Toward a conjecture of Tan and Tu on fibered general type surfaces
A. Huitrado-Mora, M. Castaneda-Salazar, A. G. Zamora
TL;DR
The paper addresses the Tan–Tu conjecture, which posits that for a semistable non-isotrivial fibration $f:X\to \mathbb{P}^1$ with $X$ of general type, the number of singular fibers satisfies $s\ge 7$. It proves the conjecture in two concrete settings: (i) fibrations obtained from blowing up the base locus of a transversal pencil on an exceptional minimal surface $S$ (with $(K_S^2,p_g)=(2,3)$ or $(1,2)$), and (ii) fibrations from a transversal adjoint pencil, under appropriate $K_S^2$ bounds. The method combines Tan's inequality with detailed analysis of canonical or bi-canonical maps (e.g., $\phi_{K_S}$ and $\phi_{2K_S}$) and degree considerations on the images in projective planes to exclude configurations with too few singular fibers.
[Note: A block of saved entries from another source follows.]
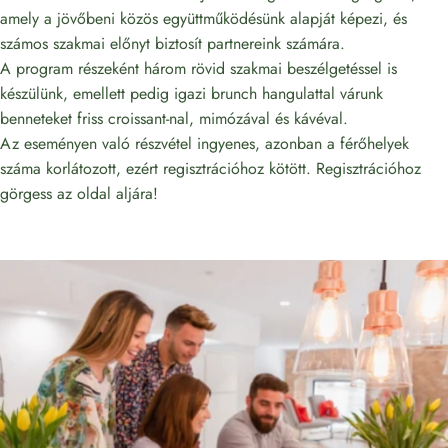
amely a jövőbeni közös együttműködésünk alapját képezi, és
számos szakmai előnyt biztosít partnereink számára.
A program részeként három rövid szakmai beszélgetéssel is
készülünk, emellett pedig igazi brunch hangulattal várunk
benneteket friss croissant-nal, mimózával és kávéval.
Az eseményen való részvétel ingyenes, azonban a férőhelyek
száma korlátozott, ezért regisztrációhoz kötött. Regisztrációhoz
görgess az oldal aljára!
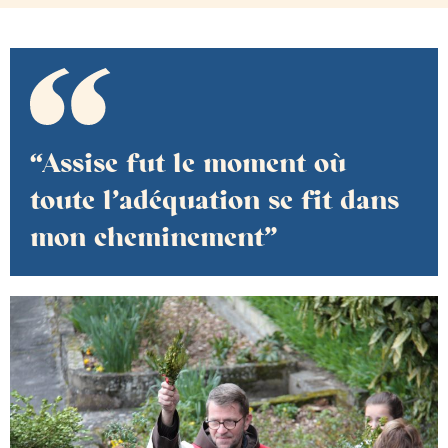
“Assise fut le moment où
toute l’adéquation se fit dans
mon cheminement”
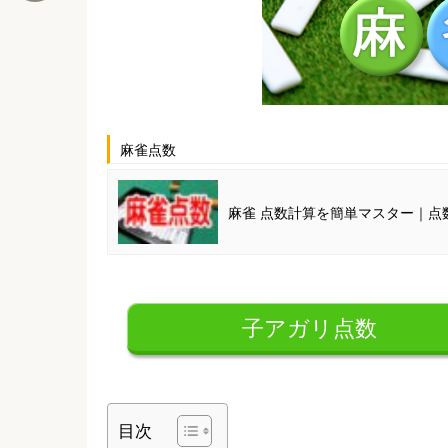
麻雀点数
麻雀 点数計算を簡単マスター｜点
子アガリ点数
目次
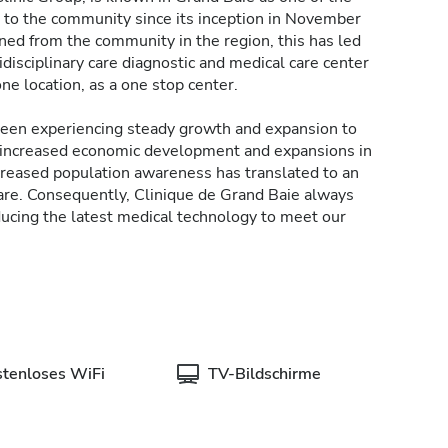
s to the community since its inception in November
ined from the community in the region, this has led
idisciplinary care diagnostic and medical care center
one location, as a one stop center.
 been experiencing steady growth and expansion to
 increased economic development and expansions in
creased population awareness has translated to an
re. Consequently, Clinique de Grand Baie always
oducing the latest medical technology to meet our
stenloses WiFi
TV-Bildschirme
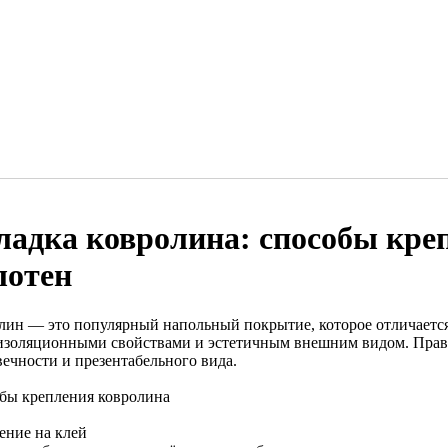
ладка ковролина: способы кре
лотен
лин — это популярный напольный покрытие, которое отличается
изоляционными свойствами и эстетичным внешним видом. Прави
вечности и презентабельного вида.
бы крепления ковролина
ение на клей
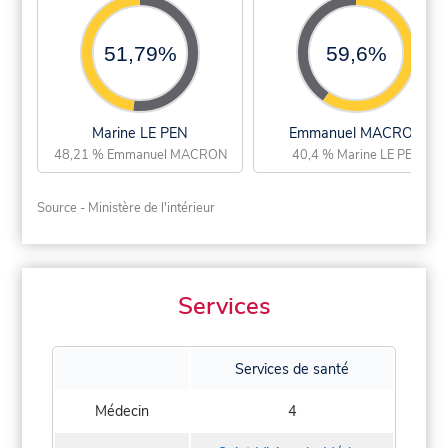
51,79%
59,6%
Marine LE PEN
Emmanuel MACRON
48,21 % Emmanuel MACRON
40,4 % Marine LE PEN
Source - Ministère de l'intérieur
Services
Services de santé
Médecin
4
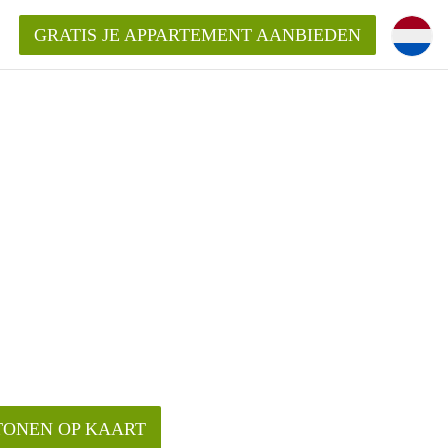
GRATIS JE APPARTEMENT AANBIEDEN
ppartement in Tilburg?
mentenTilburg?
ding?
TONEN OP KAART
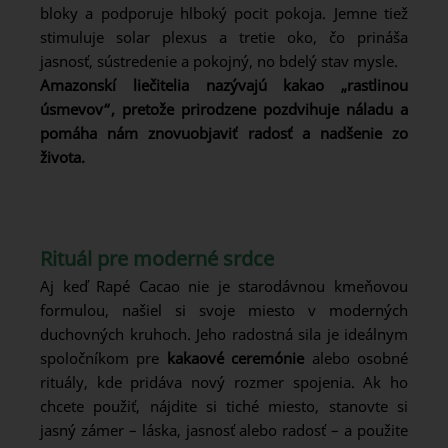
bloky a podporuje hlboký pocit pokoja. Jemne tiež
stimuluje solar plexus a tretie oko, čo prináša
jasnosť, sústredenie a pokojný, no bdelý stav mysle.
Amazonskí liečitelia nazývajú kakao „rastlinou
úsmevov“, pretože prirodzene pozdvihuje náladu a
pomáha nám znovuobjaviť radosť a nadšenie zo
života.
Rituál pre moderné srdce
Aj keď Rapé Cacao nie je starodávnou kmeňovou
formulou, našiel si svoje miesto v moderných
duchovných kruhoch. Jeho radostná sila je ideálnym
spoločníkom pre
kakaové ceremónie
alebo osobné
rituály, kde pridáva nový rozmer spojenia. Ak ho
chcete použiť, nájdite si tiché miesto, stanovte si
jasný zámer – láska, jasnosť alebo radosť – a použite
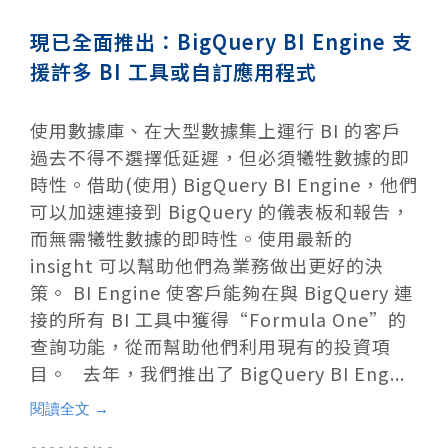
現已全面推出：BigQuery BI Engine 支
援許多 BI 工具或自訂應用程式
使用數據庫、在大型數據集上運行 BI 的客戶
過去不得不選擇低延遲，但必須犧牲數據的即
時性。借助(使用) BigQuery BI Engine，他們
可以加速連接到 BigQuery 的儀表板和報告，
而無需犧牲數據的即時性。使用最新的
insight 可以幫助他們為業務做出更好的決
策。 BI Engine 使客戶能夠在與 BigQuery 連
接的所有 BI 工具中獲得“Formula One”的
查詢功能，從而幫助他們利用現有的投資項
目。 去年，我們推出了 BigQuery BI Eng...
閱讀全文 →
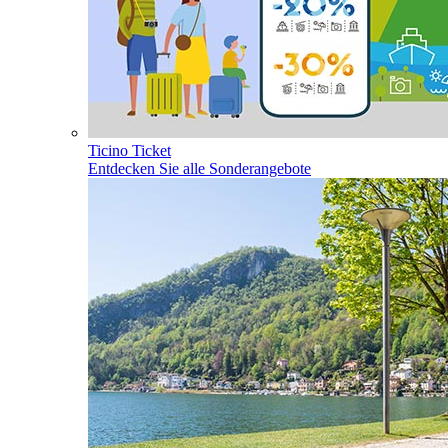
Ticino Ticket
Entdecken Sie alle Sonderangebote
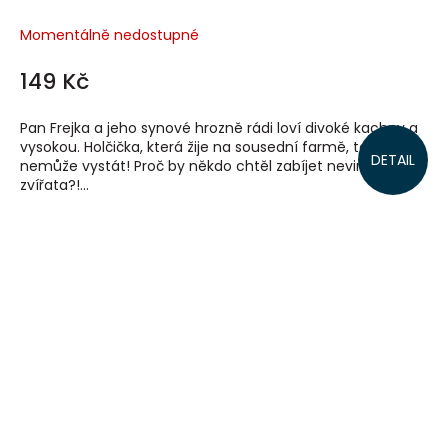
Momentálně nedostupné
149 Kč
Pan Frejka a jeho synové hrozně rádi loví divoké kachny a
vysokou. Holčička, která žije na sousední farmě, to ale
DETAIL
nemůže vystát! Proč by někdo chtěl zabíjet nevinná
zvířata?!...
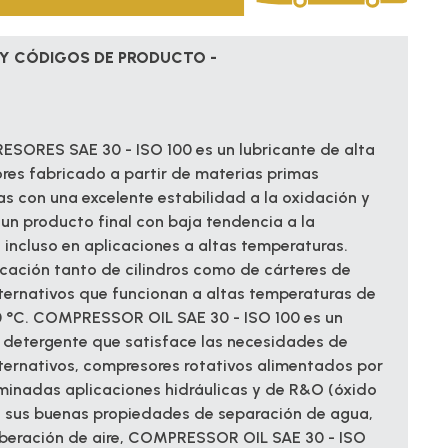
Y CÓDIGOS DE PRODUCTO -
SORES SAE 30 - ISO 100 es un lubricante de alta
res fabricado a partir de materias primas
s con una excelente estabilidad a la oxidación y
un producto final con baja tendencia a la
incluso en aplicaciones a altas temperaturas.
cación tanto de cilindros como de cárteres de
ternativos que funcionan a altas temperaturas de
 °C. COMPRESSOR OIL SAE 30 - ISO 100 es un
no detergente que satisface las necesidades de
ternativos, compresores rotativos alimentados por
minadas aplicaciones hidráulicas y de R&O (óxido
 a sus buenas propiedades de separación de agua,
iberación de aire, COMPRESSOR OIL SAE 30 - ISO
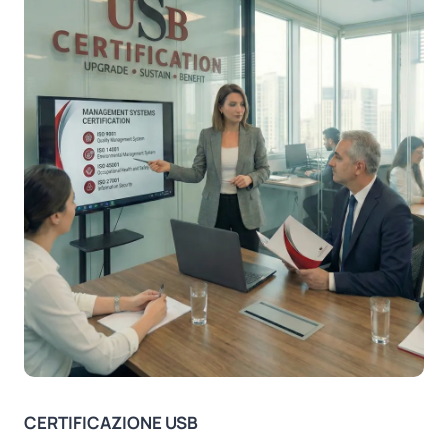
CERTIFICAZIONE USB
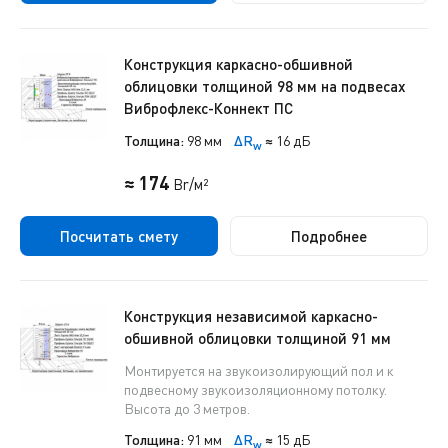
Конструкция каркасно-обшивной
облицовки толщиной 98 мм на подвесах
Виброфлекс-Коннект ПС
Толщина:
98 мм
ΔR
≈
16 дБ
w
≈ 174
Br/м²
Посчитать смету
Подробнее
Конструкция независимой каркасно-
обшивной облицовки толщиной 91 мм
Монтируется на звукоизолирующий пол и к
подвесному звукоизоляционному потолку.
Высота до 3 метров.
Толщина:
91 мм
ΔR
≈
15 дБ
w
These results demonstrate a viable strategy to extend Tan–Tu to broader classes by exploiting base-locus geometry and adjoint linear systems.
Abstract
Given a semistable non-isotrivial fibered surface $f:X\to \mathbb{P}^1$ it was conjectured by Tan and Tu that if $X$ is of general type, then $f$ admits at least $7$ singular fibers. In this paper we prove this conjecture in several particular cases, i.e. assuming $f$ is obtained from blowing-up the base locus of a transversal pencil on an exceptional minimal surface $S$ or assuming that $f$ is obtained as the blow-up of the base locus of a transversal and adjoint pencil on a minimal surface.